夜の静けさが兜率天(とそつてん)の宮に広がっていた。その中心には、弥勒菩薩(みろくぼさつ)が蓮華の上に佇んでいる。その穏やかな表情には、数え切れないほどの慈しみと決意が宿っていた。

弥勒。彼の名は「慈しみ」を意味し、未来に訪れる人々の救済を約束された存在である。しかし、その日はまだ遥か先、56億7千万年後の未来。現在仏であるゴータマ・ブッダ(釈迦牟尼仏)が入滅し、この世にブッダがいなくなった後、弥勒が新たな悟りを開く時が来るのだ。

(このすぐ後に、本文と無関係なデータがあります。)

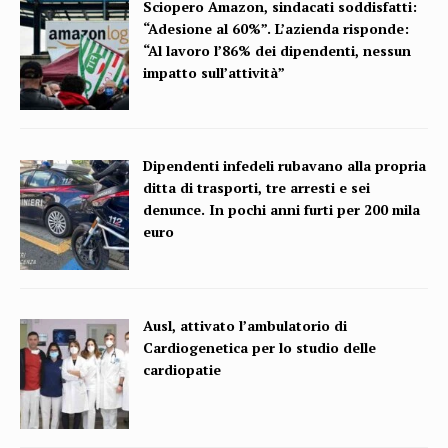
Sciopero Amazon, sindacati soddisfatti:
“Adesione al 60%”. L’azienda risponde:
“Al lavoro l’86% dei dipendenti, nessun
impatto sull’attività”
Dipendenti infedeli rubavano alla propria
ditta di trasporti, tre arresti e sei
denunce. In pochi anni furti per 200 mila
euro
Ausl, attivato l’ambulatorio di
Cardiogenetica per lo studio delle
cardiopatie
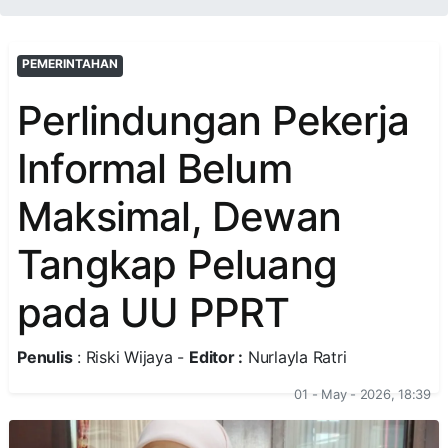
PEMERINTAHAN
Perlindungan Pekerja
Informal Belum
Maksimal, Dewan
Tangkap Peluang
pada UU PPRT
Penulis
: Riski Wijaya -
Editor :
Nurlayla Ratri
01 - May - 2026, 18:39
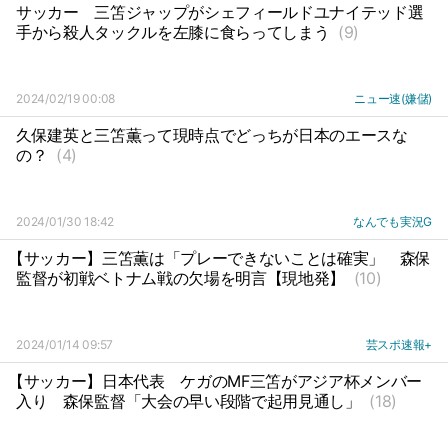
サッカー
三笘ジャップがシェフィールドユナイテッド選
手から殺人タックルを左膝に食らってしまう
(9)
2024/02/19 00:08
ニュー速(嫌儲)
久保建英と三笘薫って現時点でどっちが日本のエースな
の？
(4)
2024/01/30 18:42
なんでも実況G
【サッカー】三笘薫は「プレーできないことは確実」
森保
監督が初戦ベトナム戦の欠場を明言【現地発】
(10)
2024/01/14 09:57
芸スポ速報+
【サッカー】日本代表
ケガのMF三笘がアジア杯メンバー
入り
森保監督「大会の早い段階で起用見通し」
(18)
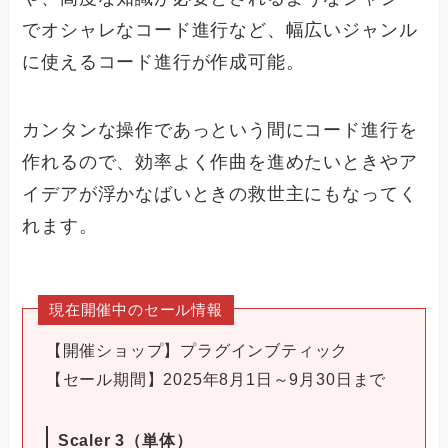
でオシャレなコード進行など、幅広いジャンル
に使えるコード進行が作成可能。
カンタンな操作であっという間にコード進行を
作れるので、効率よく作曲を進めたいときやア
イデアが浮かなばいときの救世主にもなってく
れます。
現在開催中のセール情報
【開催ショップ】プラグインブティック
【セール期間】2025年8月1日～9月30日まで
Scaler 3（単体）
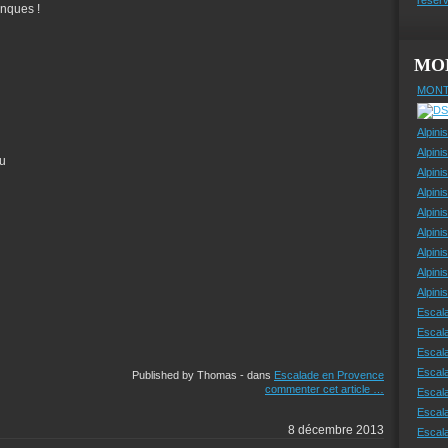
anques !
MO
MONT
Alpini
Alpini
ou
Alpini
Alpini
Alpini
Alpini
Alpini
Alpini
Alpin
Escal
Escal
Escala
Escal
Published by Thomas
-
dans
Escalade en Provence
commenter cet article
…
Escal
Escala
8 décembre 2013
Escala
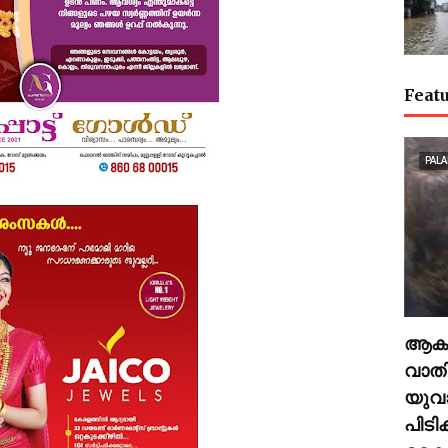
Featu
PALA
ആകാശ
വാതില
യുവാവ
പിട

弥勒は今、この天界の一隅で静かに修行を続けている。彼の座下には、蓮華の上に聳える塔のシルエットが浮かび、傍らには水瓶が置かれている。その水瓶は、命の水を象徴し、未来において無数の生命を救う力を秘めていた。

兜率天の時間は地上のそれとは全く異なっている。ここでの1日は、人間界の400年に相当する。そしてこの天界での寿命は4000年――地上に換算すれば、まさに途方もない時間だ。しかし、弥勒にとってそれはほんの一瞬の修行でしかない。

一方、地上では「上生信仰」と呼ばれる信仰が広まり始めていた。中国、朝鮮半島、そして日本において、多くの人々が弥勒の住む兜率天への往生を願い、その慈悲の元での救済を求めた。彼らは信仰に祈りを込め、未来の希望を託すかのように、弥勒の姿を心に描いた。

月明かりが蓮華の周りに輝き、弥勒は静かに目を閉じた。その瞳の奥には、遥かな未来の人々の姿が浮かんでいるようだった。苦しみと悲しみ、そしてそれを超えて輝く笑顔。彼が降臨するその日、世界は再び光に満ち、無数の命が救済されるだろう。

「その時が来るまで、私はただ待つのではない。ここで、全ての生命への慈しみを深め続ける。」

弥勒は微かに微笑む。その微笑みは、未来の希望を抱えた全ての人々に、光のように届いていた。